I did a fair bit exploring last year in terms of leases and pricing of opening a pop up store and I realised that unless I won the lottery or a rich dude wants to give me cash, staying mobile will continue to be the way to go. I’m wanting to scale it. That’s the hardest thing for me with service. Every time you’re in a pop up environment there so many restrictions and health regulations that are constantly closing down your ability to make food quickly. Not saying I’m putting raw chicken on the ground, but the act of getting enough equipment together so that you can be highly productive is time consuming, and you’re spending the rest of your time just trying to make sure that the stuff that you are carrying around isn’t non-compliant.

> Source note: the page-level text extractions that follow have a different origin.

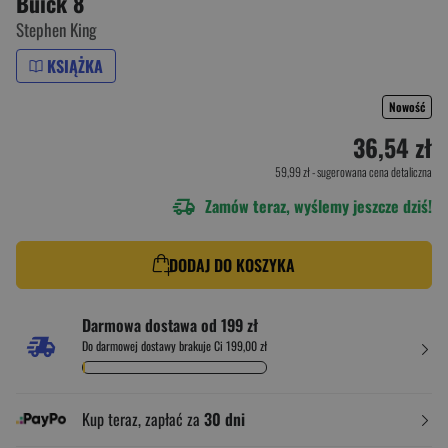
Buick 8
Stephen King
KSIĄŻKA
Nowość
36,54 zł
59,99 zł
- sugerowana cena detaliczna
Zamów teraz, wyślemy jeszcze dziś!
DODAJ DO KOSZYKA
Darmowa dostawa od 199 zł
Do darmowej dostawy brakuje Ci 199,00 zł
Kup teraz, zapłać za
30 dni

The way the councils manage mobile food permits – every council has their own application process. Even if I’m just serving out of a marquee, I have to tell another suburb that I’m going to be doing prep in their suburb and then the council has to talk to both my registered suburb and the suburb I’m going to be operating in. Just so they can all agree on the format. It makes being mobile painful, but the flip side is being cashed up enough to open a restaurant.

Where should people start if they’re looking to start experimenting with making Nashville Hot Chicken at home? Any tips or tricks?

There’s an absolute plethora of information on YouTube. That’s basically where I started. That way you can see the act of putting [the dish] together and sometimes that’s all it takes to get you going. Chef John’s recipe for Nashville Fried Chicken its very close to where I started in formulating my first recipe.

It’s certainly grown from there based on what I prefer to eat and textural differences. But you know, he’s doing it for a YouTube channel and I’m doing it to feed a 150-200 people all at once, but he was certainly the starting point. The spot to go for the spices is Spice Wagon at Coventry’s in Morley. [The owner] has always been really helpful. You can get a bunch of varying spices and chillies from him. That’s a great place to start.

Archies Hot Chicken Pop Up

What excites you the most about the future with Archies Hot Chicken?

Probably a change to the mobile food licensing system in Western Australia. That’s something I’ve heard rumours about and it would totally change my life. Not just mine, but hundreds of West Australians. You know what, probably for everyone in WA to be honest. Then it would be a level playing field for all food businesses to operate in a way where they aren’t disrupting cash paying businesses in the suburbs, and not so tied up in all the paperwork that makes these events difficult to exist. I think you’d find that if it all operated on a centralised system that it would run a lot smoother and there would be less of the information to learn between councils that makes it confusing. It would just be one single message for all food businesses to follow. At the moment, the whole process it just demoralising. You see all these vibrant street food cultures around the world like in Bangkok and South America. There just doesn’t seem to be any encouragement for it here. It just seems like a burden for these councils that they don’t want to see the culture grow and flourish. I’d just love to see more people out experimenting and playing with their favourite recipes and sharing them with others. That would be a dream come true.